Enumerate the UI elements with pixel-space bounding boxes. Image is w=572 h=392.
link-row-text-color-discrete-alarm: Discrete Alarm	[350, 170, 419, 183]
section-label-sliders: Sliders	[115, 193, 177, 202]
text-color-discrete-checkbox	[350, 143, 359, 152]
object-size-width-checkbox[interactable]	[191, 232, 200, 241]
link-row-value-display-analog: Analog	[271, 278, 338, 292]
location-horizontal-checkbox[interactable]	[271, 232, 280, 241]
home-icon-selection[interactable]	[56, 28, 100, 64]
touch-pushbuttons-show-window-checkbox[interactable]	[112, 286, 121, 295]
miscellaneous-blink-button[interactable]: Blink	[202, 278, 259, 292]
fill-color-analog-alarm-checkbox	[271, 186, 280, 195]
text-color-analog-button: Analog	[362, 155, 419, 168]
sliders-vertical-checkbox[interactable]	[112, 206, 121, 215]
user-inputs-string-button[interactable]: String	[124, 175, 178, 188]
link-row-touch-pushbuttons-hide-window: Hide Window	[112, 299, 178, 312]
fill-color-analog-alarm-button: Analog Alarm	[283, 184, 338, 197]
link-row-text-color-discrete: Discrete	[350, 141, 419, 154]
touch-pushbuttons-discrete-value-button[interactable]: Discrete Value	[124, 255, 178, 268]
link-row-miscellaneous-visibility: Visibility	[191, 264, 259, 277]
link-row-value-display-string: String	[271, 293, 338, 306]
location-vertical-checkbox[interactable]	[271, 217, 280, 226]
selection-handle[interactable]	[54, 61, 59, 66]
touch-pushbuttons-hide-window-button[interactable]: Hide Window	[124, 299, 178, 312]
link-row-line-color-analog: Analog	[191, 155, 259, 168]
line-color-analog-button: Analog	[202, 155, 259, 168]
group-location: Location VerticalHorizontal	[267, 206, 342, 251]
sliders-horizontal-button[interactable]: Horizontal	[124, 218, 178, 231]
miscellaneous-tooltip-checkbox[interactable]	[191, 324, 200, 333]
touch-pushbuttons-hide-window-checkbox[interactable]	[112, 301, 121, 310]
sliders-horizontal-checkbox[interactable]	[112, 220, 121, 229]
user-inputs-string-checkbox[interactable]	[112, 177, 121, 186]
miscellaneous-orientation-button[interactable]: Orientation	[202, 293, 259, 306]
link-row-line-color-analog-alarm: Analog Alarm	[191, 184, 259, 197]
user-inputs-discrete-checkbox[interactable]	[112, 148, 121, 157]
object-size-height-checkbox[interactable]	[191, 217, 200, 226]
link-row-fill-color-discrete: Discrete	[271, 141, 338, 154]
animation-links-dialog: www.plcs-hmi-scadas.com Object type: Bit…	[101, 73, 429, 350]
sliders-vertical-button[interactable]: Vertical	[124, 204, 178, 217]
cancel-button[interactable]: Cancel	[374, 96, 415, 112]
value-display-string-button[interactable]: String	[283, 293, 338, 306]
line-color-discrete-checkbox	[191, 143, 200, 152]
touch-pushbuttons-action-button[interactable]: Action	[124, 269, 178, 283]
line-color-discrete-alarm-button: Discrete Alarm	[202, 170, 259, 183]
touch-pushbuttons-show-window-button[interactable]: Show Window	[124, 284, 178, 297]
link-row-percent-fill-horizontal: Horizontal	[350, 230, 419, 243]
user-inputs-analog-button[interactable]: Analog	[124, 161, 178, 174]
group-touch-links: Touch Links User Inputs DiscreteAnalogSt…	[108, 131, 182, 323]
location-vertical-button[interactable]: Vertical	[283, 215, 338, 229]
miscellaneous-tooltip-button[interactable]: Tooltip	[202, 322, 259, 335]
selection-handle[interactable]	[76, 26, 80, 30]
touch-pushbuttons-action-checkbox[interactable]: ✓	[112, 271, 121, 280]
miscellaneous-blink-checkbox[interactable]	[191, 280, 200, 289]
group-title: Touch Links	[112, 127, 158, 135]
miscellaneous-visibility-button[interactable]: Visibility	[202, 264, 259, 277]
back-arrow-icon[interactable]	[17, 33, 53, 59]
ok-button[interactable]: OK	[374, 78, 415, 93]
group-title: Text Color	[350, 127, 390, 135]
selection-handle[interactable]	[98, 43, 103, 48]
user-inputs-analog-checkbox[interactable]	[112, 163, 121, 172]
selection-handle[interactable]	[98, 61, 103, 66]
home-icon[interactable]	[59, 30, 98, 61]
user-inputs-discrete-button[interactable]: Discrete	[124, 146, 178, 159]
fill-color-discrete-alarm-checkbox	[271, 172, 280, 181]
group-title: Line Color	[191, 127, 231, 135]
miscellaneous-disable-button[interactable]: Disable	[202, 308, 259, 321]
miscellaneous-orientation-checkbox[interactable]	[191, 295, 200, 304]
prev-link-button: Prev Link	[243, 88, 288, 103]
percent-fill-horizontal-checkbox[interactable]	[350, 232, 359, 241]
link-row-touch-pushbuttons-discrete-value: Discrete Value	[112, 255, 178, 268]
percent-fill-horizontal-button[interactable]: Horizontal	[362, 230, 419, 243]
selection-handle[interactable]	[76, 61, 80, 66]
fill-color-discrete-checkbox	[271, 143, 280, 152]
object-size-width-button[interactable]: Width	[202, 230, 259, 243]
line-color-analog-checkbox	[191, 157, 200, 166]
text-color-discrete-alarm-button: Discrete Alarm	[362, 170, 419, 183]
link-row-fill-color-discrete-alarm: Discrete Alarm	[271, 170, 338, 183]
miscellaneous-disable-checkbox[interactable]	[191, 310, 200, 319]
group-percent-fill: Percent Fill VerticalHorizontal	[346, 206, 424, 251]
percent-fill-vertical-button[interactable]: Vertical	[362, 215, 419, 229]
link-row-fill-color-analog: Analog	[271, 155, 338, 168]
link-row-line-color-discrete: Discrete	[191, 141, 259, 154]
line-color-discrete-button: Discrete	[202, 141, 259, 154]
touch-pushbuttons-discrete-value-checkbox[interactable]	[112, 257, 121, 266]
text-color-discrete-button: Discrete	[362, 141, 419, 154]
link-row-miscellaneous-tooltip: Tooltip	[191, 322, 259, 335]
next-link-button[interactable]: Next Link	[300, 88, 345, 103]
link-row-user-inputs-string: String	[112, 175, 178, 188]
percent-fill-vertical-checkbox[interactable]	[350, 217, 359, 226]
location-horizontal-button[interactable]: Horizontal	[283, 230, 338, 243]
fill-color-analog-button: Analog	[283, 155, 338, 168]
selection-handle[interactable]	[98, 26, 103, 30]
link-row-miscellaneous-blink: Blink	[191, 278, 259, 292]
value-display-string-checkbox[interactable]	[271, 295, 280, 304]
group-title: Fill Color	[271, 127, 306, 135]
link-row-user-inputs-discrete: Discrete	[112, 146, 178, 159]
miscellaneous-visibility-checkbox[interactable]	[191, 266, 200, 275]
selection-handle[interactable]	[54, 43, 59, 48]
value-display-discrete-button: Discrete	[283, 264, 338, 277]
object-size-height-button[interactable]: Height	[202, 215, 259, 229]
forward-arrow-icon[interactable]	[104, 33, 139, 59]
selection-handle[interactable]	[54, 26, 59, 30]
---*---
* Your task
Copy the data. Make sure every line matches exactly.

* Result below
Enumerate the UI elements with pixel-space bounding boxes. Image is w=572 h=392.
link-row-text-color-discrete-alarm: Discrete Alarm	[350, 170, 419, 183]
section-label-sliders: Sliders	[115, 193, 177, 202]
text-color-discrete-checkbox	[350, 143, 359, 152]
object-size-width-checkbox[interactable]	[191, 232, 200, 241]
link-row-value-display-analog: Analog	[271, 278, 338, 292]
location-horizontal-checkbox[interactable]	[271, 232, 280, 241]
home-icon-selection[interactable]	[56, 28, 100, 64]
touch-pushbuttons-show-window-checkbox[interactable]	[112, 286, 121, 295]
miscellaneous-blink-button[interactable]: Blink	[202, 278, 259, 292]
fill-color-analog-alarm-checkbox	[271, 186, 280, 195]
text-color-analog-button: Analog	[362, 155, 419, 168]
sliders-vertical-checkbox[interactable]	[112, 206, 121, 215]
user-inputs-string-button[interactable]: String	[124, 175, 178, 188]
link-row-touch-pushbuttons-hide-window: Hide Window	[112, 299, 178, 312]
fill-color-analog-alarm-button: Analog Alarm	[283, 184, 338, 197]
link-row-text-color-discrete: Discrete	[350, 141, 419, 154]
touch-pushbuttons-discrete-value-button[interactable]: Discrete Value	[124, 255, 178, 268]
link-row-miscellaneous-visibility: Visibility	[191, 264, 259, 277]
link-row-value-display-string: String	[271, 293, 338, 306]
location-vertical-checkbox[interactable]	[271, 217, 280, 226]
selection-handle[interactable]	[54, 61, 59, 66]
touch-pushbuttons-hide-window-button[interactable]: Hide Window	[124, 299, 178, 312]
link-row-line-color-analog: Analog	[191, 155, 259, 168]
line-color-analog-button: Analog	[202, 155, 259, 168]
group-location: Location VerticalHorizontal	[267, 206, 342, 251]
sliders-horizontal-button[interactable]: Horizontal	[124, 218, 178, 231]
miscellaneous-tooltip-checkbox[interactable]	[191, 324, 200, 333]
touch-pushbuttons-hide-window-checkbox[interactable]	[112, 301, 121, 310]
sliders-horizontal-checkbox[interactable]	[112, 220, 121, 229]
user-inputs-string-checkbox[interactable]	[112, 177, 121, 186]
miscellaneous-orientation-button[interactable]: Orientation	[202, 293, 259, 306]
link-row-line-color-analog-alarm: Analog Alarm	[191, 184, 259, 197]
user-inputs-discrete-checkbox[interactable]	[112, 148, 121, 157]
object-size-height-checkbox[interactable]	[191, 217, 200, 226]
link-row-fill-color-discrete: Discrete	[271, 141, 338, 154]
animation-links-dialog: www.plcs-hmi-scadas.com Object type: Bit…	[101, 73, 429, 350]
sliders-vertical-button[interactable]: Vertical	[124, 204, 178, 217]
cancel-button[interactable]: Cancel	[374, 96, 415, 112]
value-display-string-button[interactable]: String	[283, 293, 338, 306]
line-color-discrete-checkbox	[191, 143, 200, 152]
touch-pushbuttons-action-button[interactable]: Action	[124, 269, 178, 283]
line-color-discrete-alarm-button: Discrete Alarm	[202, 170, 259, 183]
touch-pushbuttons-show-window-button[interactable]: Show Window	[124, 284, 178, 297]
link-row-percent-fill-horizontal: Horizontal	[350, 230, 419, 243]
user-inputs-analog-button[interactable]: Analog	[124, 161, 178, 174]
group-touch-links: Touch Links User Inputs DiscreteAnalogSt…	[108, 131, 182, 323]
location-vertical-button[interactable]: Vertical	[283, 215, 338, 229]
miscellaneous-tooltip-button[interactable]: Tooltip	[202, 322, 259, 335]
selection-handle[interactable]	[76, 26, 80, 30]
touch-pushbuttons-action-checkbox[interactable]: ✓	[112, 271, 121, 280]
miscellaneous-blink-checkbox[interactable]	[191, 280, 200, 289]
group-title: Touch Links	[112, 127, 158, 135]
miscellaneous-visibility-button[interactable]: Visibility	[202, 264, 259, 277]
back-arrow-icon[interactable]	[17, 33, 53, 59]
ok-button[interactable]: OK	[374, 78, 415, 93]
group-title: Text Color	[350, 127, 390, 135]
selection-handle[interactable]	[98, 43, 103, 48]
user-inputs-analog-checkbox[interactable]	[112, 163, 121, 172]
selection-handle[interactable]	[98, 61, 103, 66]
home-icon[interactable]	[59, 30, 98, 61]
user-inputs-discrete-button[interactable]: Discrete	[124, 146, 178, 159]
fill-color-discrete-alarm-checkbox	[271, 172, 280, 181]
group-title: Line Color	[191, 127, 231, 135]
miscellaneous-disable-button[interactable]: Disable	[202, 308, 259, 321]
miscellaneous-orientation-checkbox[interactable]	[191, 295, 200, 304]
prev-link-button: Prev Link	[243, 88, 288, 103]
percent-fill-horizontal-checkbox[interactable]	[350, 232, 359, 241]
link-row-touch-pushbuttons-discrete-value: Discrete Value	[112, 255, 178, 268]
percent-fill-horizontal-button[interactable]: Horizontal	[362, 230, 419, 243]
selection-handle[interactable]	[76, 61, 80, 66]
fill-color-discrete-checkbox	[271, 143, 280, 152]
object-size-width-button[interactable]: Width	[202, 230, 259, 243]
line-color-analog-checkbox	[191, 157, 200, 166]
text-color-discrete-alarm-button: Discrete Alarm	[362, 170, 419, 183]
link-row-fill-color-discrete-alarm: Discrete Alarm	[271, 170, 338, 183]
miscellaneous-disable-checkbox[interactable]	[191, 310, 200, 319]
group-percent-fill: Percent Fill VerticalHorizontal	[346, 206, 424, 251]
percent-fill-vertical-button[interactable]: Vertical	[362, 215, 419, 229]
link-row-fill-color-analog: Analog	[271, 155, 338, 168]
link-row-line-color-discrete: Discrete	[191, 141, 259, 154]
line-color-discrete-button: Discrete	[202, 141, 259, 154]
touch-pushbuttons-discrete-value-checkbox[interactable]	[112, 257, 121, 266]
text-color-discrete-button: Discrete	[362, 141, 419, 154]
link-row-miscellaneous-tooltip: Tooltip	[191, 322, 259, 335]
next-link-button[interactable]: Next Link	[300, 88, 345, 103]
link-row-user-inputs-string: String	[112, 175, 178, 188]
percent-fill-vertical-checkbox[interactable]	[350, 217, 359, 226]
location-horizontal-button[interactable]: Horizontal	[283, 230, 338, 243]
fill-color-analog-button: Analog	[283, 155, 338, 168]
selection-handle[interactable]	[98, 26, 103, 30]
link-row-miscellaneous-blink: Blink	[191, 278, 259, 292]
value-display-string-checkbox[interactable]	[271, 295, 280, 304]
group-title: Fill Color	[271, 127, 306, 135]
link-row-user-inputs-discrete: Discrete	[112, 146, 178, 159]
miscellaneous-visibility-checkbox[interactable]	[191, 266, 200, 275]
selection-handle[interactable]	[54, 43, 59, 48]
value-display-discrete-button: Discrete	[283, 264, 338, 277]
object-size-height-button[interactable]: Height	[202, 215, 259, 229]
forward-arrow-icon[interactable]	[104, 33, 139, 59]
selection-handle[interactable]	[54, 26, 59, 30]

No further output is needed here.